| Stored records |
# # # #

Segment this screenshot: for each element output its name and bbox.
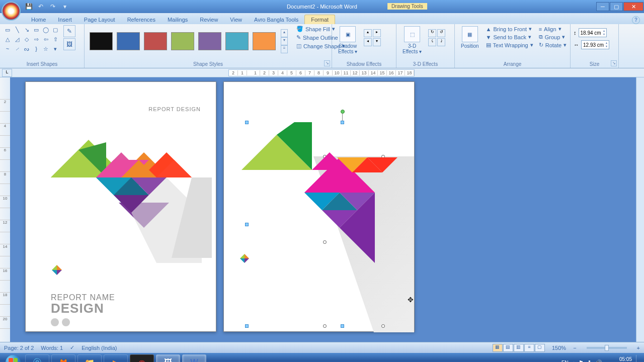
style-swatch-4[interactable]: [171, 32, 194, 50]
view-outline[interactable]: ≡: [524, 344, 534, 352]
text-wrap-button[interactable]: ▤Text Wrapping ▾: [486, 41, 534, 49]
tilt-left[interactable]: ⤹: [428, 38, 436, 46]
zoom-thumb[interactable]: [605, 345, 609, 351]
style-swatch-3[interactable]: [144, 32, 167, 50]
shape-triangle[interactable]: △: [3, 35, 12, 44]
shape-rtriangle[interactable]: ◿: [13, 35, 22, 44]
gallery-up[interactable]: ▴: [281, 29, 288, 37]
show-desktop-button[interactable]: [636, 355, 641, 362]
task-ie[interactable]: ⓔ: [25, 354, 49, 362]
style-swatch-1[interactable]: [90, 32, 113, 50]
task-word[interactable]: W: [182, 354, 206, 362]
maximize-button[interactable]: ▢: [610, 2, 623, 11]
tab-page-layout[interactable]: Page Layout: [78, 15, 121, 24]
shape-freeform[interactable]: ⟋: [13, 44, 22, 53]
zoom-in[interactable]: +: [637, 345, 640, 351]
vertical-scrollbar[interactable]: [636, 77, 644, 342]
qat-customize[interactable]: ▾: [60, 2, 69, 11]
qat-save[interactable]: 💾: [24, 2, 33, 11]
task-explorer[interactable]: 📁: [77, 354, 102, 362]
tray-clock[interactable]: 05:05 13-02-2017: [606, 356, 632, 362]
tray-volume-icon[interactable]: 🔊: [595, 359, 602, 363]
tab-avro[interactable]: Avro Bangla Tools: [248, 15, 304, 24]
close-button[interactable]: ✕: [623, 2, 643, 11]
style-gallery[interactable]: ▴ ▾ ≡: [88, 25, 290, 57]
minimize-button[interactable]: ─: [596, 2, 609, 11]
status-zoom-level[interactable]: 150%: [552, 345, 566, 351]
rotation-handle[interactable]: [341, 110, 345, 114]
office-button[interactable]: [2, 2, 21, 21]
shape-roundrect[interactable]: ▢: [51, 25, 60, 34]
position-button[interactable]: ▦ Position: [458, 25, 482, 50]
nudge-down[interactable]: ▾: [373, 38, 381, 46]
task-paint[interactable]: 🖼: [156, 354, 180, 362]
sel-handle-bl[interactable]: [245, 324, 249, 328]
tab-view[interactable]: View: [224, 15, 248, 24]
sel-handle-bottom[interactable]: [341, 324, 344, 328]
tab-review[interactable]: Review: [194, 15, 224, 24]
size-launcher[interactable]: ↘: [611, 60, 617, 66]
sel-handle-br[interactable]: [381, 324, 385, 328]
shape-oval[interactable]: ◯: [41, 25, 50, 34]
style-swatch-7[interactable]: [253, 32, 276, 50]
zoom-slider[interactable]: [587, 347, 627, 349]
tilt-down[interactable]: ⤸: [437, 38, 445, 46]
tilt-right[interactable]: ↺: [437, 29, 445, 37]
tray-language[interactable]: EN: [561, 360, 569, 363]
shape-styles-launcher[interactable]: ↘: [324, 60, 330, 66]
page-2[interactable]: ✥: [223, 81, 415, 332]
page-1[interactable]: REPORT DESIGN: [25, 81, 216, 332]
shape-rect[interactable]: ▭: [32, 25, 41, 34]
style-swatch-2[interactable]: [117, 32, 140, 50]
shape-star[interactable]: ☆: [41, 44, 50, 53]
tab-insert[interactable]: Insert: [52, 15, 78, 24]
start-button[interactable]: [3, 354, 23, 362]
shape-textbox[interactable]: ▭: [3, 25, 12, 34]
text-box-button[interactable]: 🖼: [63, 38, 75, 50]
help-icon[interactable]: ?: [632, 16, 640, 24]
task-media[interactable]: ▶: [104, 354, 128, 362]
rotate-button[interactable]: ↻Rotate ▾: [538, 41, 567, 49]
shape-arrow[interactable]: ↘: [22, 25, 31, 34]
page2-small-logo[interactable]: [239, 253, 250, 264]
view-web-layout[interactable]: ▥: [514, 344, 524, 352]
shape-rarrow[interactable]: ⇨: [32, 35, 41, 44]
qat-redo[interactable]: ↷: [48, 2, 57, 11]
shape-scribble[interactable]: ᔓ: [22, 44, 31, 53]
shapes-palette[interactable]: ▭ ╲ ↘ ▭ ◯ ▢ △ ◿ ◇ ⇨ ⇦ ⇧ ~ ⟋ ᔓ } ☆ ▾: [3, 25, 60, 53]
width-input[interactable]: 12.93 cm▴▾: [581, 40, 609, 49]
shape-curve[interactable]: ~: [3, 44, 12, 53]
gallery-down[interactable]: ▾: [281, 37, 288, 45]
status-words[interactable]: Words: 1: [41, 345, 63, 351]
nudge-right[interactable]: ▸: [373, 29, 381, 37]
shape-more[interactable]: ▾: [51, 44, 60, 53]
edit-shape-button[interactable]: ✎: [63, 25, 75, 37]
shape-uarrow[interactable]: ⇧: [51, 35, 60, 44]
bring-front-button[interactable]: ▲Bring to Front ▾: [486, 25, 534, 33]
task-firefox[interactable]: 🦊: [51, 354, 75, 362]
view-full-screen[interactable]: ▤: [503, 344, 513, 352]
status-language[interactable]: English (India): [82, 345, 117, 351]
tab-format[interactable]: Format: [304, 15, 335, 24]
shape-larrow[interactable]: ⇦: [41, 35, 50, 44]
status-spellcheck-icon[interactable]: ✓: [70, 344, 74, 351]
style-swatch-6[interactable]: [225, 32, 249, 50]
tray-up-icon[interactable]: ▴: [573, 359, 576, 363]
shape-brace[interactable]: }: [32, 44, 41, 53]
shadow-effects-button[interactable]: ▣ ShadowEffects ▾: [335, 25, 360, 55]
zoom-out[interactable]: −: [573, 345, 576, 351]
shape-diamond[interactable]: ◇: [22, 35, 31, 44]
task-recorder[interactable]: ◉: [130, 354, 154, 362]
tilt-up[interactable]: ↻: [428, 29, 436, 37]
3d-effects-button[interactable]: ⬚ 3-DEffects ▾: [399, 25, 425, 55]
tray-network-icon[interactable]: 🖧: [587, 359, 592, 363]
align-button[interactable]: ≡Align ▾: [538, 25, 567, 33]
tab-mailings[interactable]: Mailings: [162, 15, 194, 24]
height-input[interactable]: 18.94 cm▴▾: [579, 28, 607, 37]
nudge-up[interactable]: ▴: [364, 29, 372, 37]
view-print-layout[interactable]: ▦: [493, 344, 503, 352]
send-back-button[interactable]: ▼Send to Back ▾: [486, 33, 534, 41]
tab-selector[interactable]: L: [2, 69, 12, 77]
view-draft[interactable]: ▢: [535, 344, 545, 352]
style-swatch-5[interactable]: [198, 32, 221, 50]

# # # #

| What is needed |
Retype every record above exactly as written, but leave out the pictures.

| Completed task |
Segment this screenshot: for each element output its name and bbox.
style-swatch-4[interactable]: [171, 32, 194, 50]
view-outline[interactable]: ≡: [524, 344, 534, 352]
text-wrap-button[interactable]: ▤Text Wrapping ▾: [486, 41, 534, 49]
tilt-left[interactable]: ⤹: [428, 38, 436, 46]
zoom-thumb[interactable]: [605, 345, 609, 351]
style-swatch-3[interactable]: [144, 32, 167, 50]
shape-triangle[interactable]: △: [3, 35, 12, 44]
shape-rtriangle[interactable]: ◿: [13, 35, 22, 44]
gallery-up[interactable]: ▴: [281, 29, 288, 37]
show-desktop-button[interactable]: [636, 355, 641, 362]
task-ie[interactable]: ⓔ: [25, 354, 49, 362]
style-swatch-1[interactable]: [90, 32, 113, 50]
task-word[interactable]: W: [182, 354, 206, 362]
maximize-button[interactable]: ▢: [610, 2, 623, 11]
tab-page-layout[interactable]: Page Layout: [78, 15, 121, 24]
shape-freeform[interactable]: ⟋: [13, 44, 22, 53]
zoom-in[interactable]: +: [637, 345, 640, 351]
vertical-scrollbar[interactable]: [636, 77, 644, 342]
qat-customize[interactable]: ▾: [60, 2, 69, 11]
qat-save[interactable]: 💾: [24, 2, 33, 11]
task-explorer[interactable]: 📁: [77, 354, 102, 362]
tray-clock[interactable]: 05:05 13-02-2017: [606, 356, 632, 362]
tray-volume-icon[interactable]: 🔊: [595, 359, 602, 363]
tab-avro[interactable]: Avro Bangla Tools: [248, 15, 304, 24]
close-button[interactable]: ✕: [623, 2, 643, 11]
style-gallery[interactable]: ▴ ▾ ≡: [88, 25, 290, 57]
minimize-button[interactable]: ─: [596, 2, 609, 11]
status-zoom-level[interactable]: 150%: [552, 345, 566, 351]
rotation-handle[interactable]: [341, 110, 345, 114]
office-button[interactable]: [2, 2, 21, 21]
shape-roundrect[interactable]: ▢: [51, 25, 60, 34]
position-button[interactable]: ▦ Position: [458, 25, 482, 50]
nudge-down[interactable]: ▾: [373, 38, 381, 46]
task-paint[interactable]: 🖼: [156, 354, 180, 362]
sel-handle-bl[interactable]: [245, 324, 249, 328]
tab-view[interactable]: View: [224, 15, 248, 24]
sel-handle-bottom[interactable]: [341, 324, 344, 328]
tab-review[interactable]: Review: [194, 15, 224, 24]
size-launcher[interactable]: ↘: [611, 60, 617, 66]
sel-handle-br[interactable]: [381, 324, 385, 328]
shape-oval[interactable]: ◯: [41, 25, 50, 34]
style-swatch-7[interactable]: [253, 32, 276, 50]
zoom-slider[interactable]: [587, 347, 627, 349]
tilt-down[interactable]: ⤸: [437, 38, 445, 46]
tilt-right[interactable]: ↺: [437, 29, 445, 37]
tray-language[interactable]: EN: [561, 360, 569, 363]
shape-styles-launcher[interactable]: ↘: [324, 60, 330, 66]
page-2[interactable]: ✥: [223, 81, 415, 332]
page-1[interactable]: REPORT DESIGN: [25, 81, 216, 332]
shape-rect[interactable]: ▭: [32, 25, 41, 34]
style-swatch-2[interactable]: [117, 32, 140, 50]
shape-star[interactable]: ☆: [41, 44, 50, 53]
tab-insert[interactable]: Insert: [52, 15, 78, 24]
start-button[interactable]: [3, 354, 23, 362]
shape-textbox[interactable]: ▭: [3, 25, 12, 34]
text-box-button[interactable]: 🖼: [63, 38, 75, 50]
help-icon[interactable]: ?: [632, 16, 640, 24]
task-media[interactable]: ▶: [104, 354, 128, 362]
rotate-button[interactable]: ↻Rotate ▾: [538, 41, 567, 49]
shape-arrow[interactable]: ↘: [22, 25, 31, 34]
page2-small-logo[interactable]: [239, 253, 250, 264]
view-web-layout[interactable]: ▥: [514, 344, 524, 352]
shape-rarrow[interactable]: ⇨: [32, 35, 41, 44]
qat-redo[interactable]: ↷: [48, 2, 57, 11]
shape-scribble[interactable]: ᔓ: [22, 44, 31, 53]
shapes-palette[interactable]: ▭ ╲ ↘ ▭ ◯ ▢ △ ◿ ◇ ⇨ ⇦ ⇧ ~ ⟋ ᔓ } ☆ ▾: [3, 25, 60, 53]
width-input[interactable]: 12.93 cm▴▾: [581, 40, 609, 49]
shape-curve[interactable]: ~: [3, 44, 12, 53]
gallery-down[interactable]: ▾: [281, 37, 288, 45]
status-words[interactable]: Words: 1: [41, 345, 63, 351]
nudge-right[interactable]: ▸: [373, 29, 381, 37]
shape-more[interactable]: ▾: [51, 44, 60, 53]
edit-shape-button[interactable]: ✎: [63, 25, 75, 37]
shape-uarrow[interactable]: ⇧: [51, 35, 60, 44]
bring-front-button[interactable]: ▲Bring to Front ▾: [486, 25, 534, 33]
task-firefox[interactable]: 🦊: [51, 354, 75, 362]
view-full-screen[interactable]: ▤: [503, 344, 513, 352]
status-language[interactable]: English (India): [82, 345, 117, 351]
tab-format[interactable]: Format: [304, 15, 335, 24]
shape-larrow[interactable]: ⇦: [41, 35, 50, 44]
status-spellcheck-icon[interactable]: ✓: [70, 344, 74, 351]
style-swatch-6[interactable]: [225, 32, 249, 50]
tray-up-icon[interactable]: ▴: [573, 359, 576, 363]
shape-brace[interactable]: }: [32, 44, 41, 53]
shadow-effects-button[interactable]: ▣ ShadowEffects ▾: [335, 25, 360, 55]
zoom-out[interactable]: −: [573, 345, 576, 351]
shape-diamond[interactable]: ◇: [22, 35, 31, 44]
task-recorder[interactable]: ◉: [130, 354, 154, 362]
tilt-up[interactable]: ↻: [428, 29, 436, 37]
3d-effects-button[interactable]: ⬚ 3-DEffects ▾: [399, 25, 425, 55]
tray-network-icon[interactable]: 🖧: [587, 359, 592, 363]
align-button[interactable]: ≡Align ▾: [538, 25, 567, 33]
tab-mailings[interactable]: Mailings: [162, 15, 194, 24]
height-input[interactable]: 18.94 cm▴▾: [579, 28, 607, 37]
nudge-up[interactable]: ▴: [364, 29, 372, 37]
view-print-layout[interactable]: ▦: [493, 344, 503, 352]
send-back-button[interactable]: ▼Send to Back ▾: [486, 33, 534, 41]
tab-selector[interactable]: L: [2, 69, 12, 77]
view-draft[interactable]: ▢: [535, 344, 545, 352]
style-swatch-5[interactable]: [198, 32, 221, 50]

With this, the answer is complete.